S&P 500 heads towards resistance at 1150
The S&P 500 Index has rallied about 70 percent in the last 12 months. It experienced a correction that started late January, set off by Greece woes and Chinese monetary tightening.
The index has rallied since then and Tuesday's close takes it 10 points below the 2010 high made on January 15.
The S&P 500 closed up 1.94 points, or 0.36 percent, at 1,140.44. The Dow Jones Industrial Average closed up 11.86 points, or 0.11 percent, at 10,564.38.
Transportation stocks were among the best performers as Dow Jones Transportation Average closed up 1.31 percent. The Dow Jones U.S. Telecommunications Index also closed up 1.20 percent, with Sprint Nextel (NYSE:S) closing up 6.47 percent.

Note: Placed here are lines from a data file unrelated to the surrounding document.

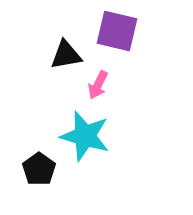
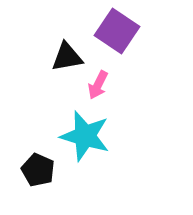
purple square: rotated 21 degrees clockwise
black triangle: moved 1 px right, 2 px down
black pentagon: moved 1 px left, 1 px down; rotated 12 degrees counterclockwise
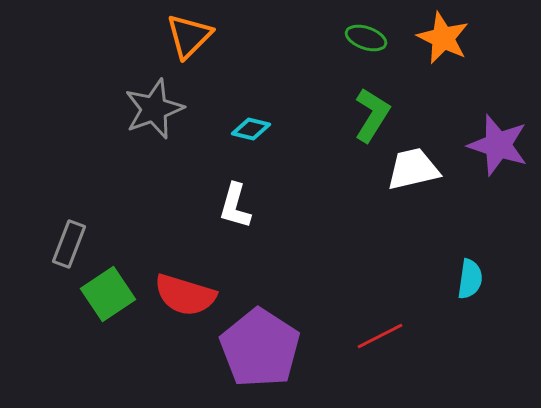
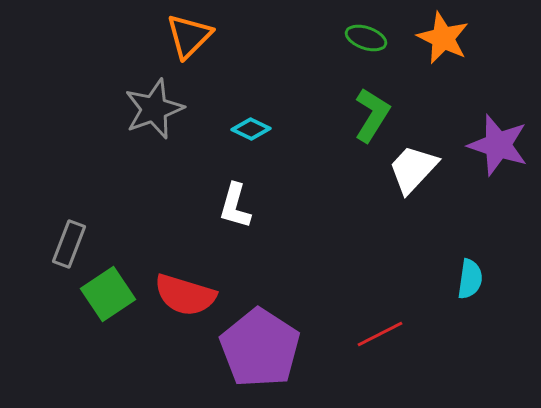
cyan diamond: rotated 12 degrees clockwise
white trapezoid: rotated 34 degrees counterclockwise
red line: moved 2 px up
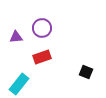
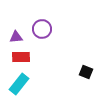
purple circle: moved 1 px down
red rectangle: moved 21 px left; rotated 18 degrees clockwise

Basic materials struggled as the Dow Jones U.S. Basic Materials Index closed down 0.44 percent.
On January 15, the market snapped its 2010 rally even though JPMorgan (NYSE:JPM) reported better than expected earnings. The S&P 500 traded as high as 1150.45 before closing at 1136.03.
The market correction eventually took the index to an intraday low of 1,044.5 February 5. As Tuesday's close inched the index closer towards the 2010 high, market participants will eye the remainder of this week to see if this index can break above 1150.

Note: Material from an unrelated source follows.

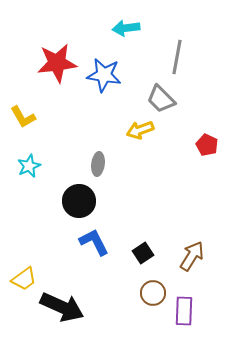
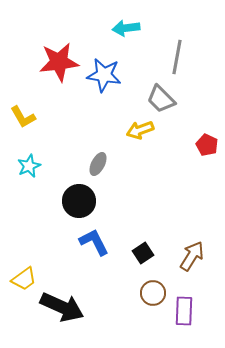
red star: moved 2 px right, 1 px up
gray ellipse: rotated 20 degrees clockwise
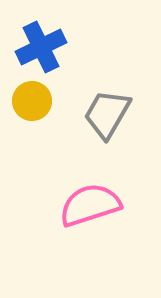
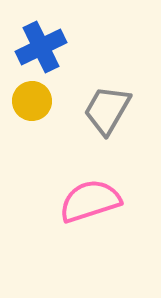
gray trapezoid: moved 4 px up
pink semicircle: moved 4 px up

Exactly one year ago, the stock market bottomed for 2009, with the S&P 500 closing at 676.53. The index has rallied about 70 percent since then.
According to USA Today, bull markets usually last longer than one year, giving market participants hope that the market will make highs in 2010. The last time a bull market ended before 2 years was in 1947 and the last time it ended before 1 year was during the Great Depression.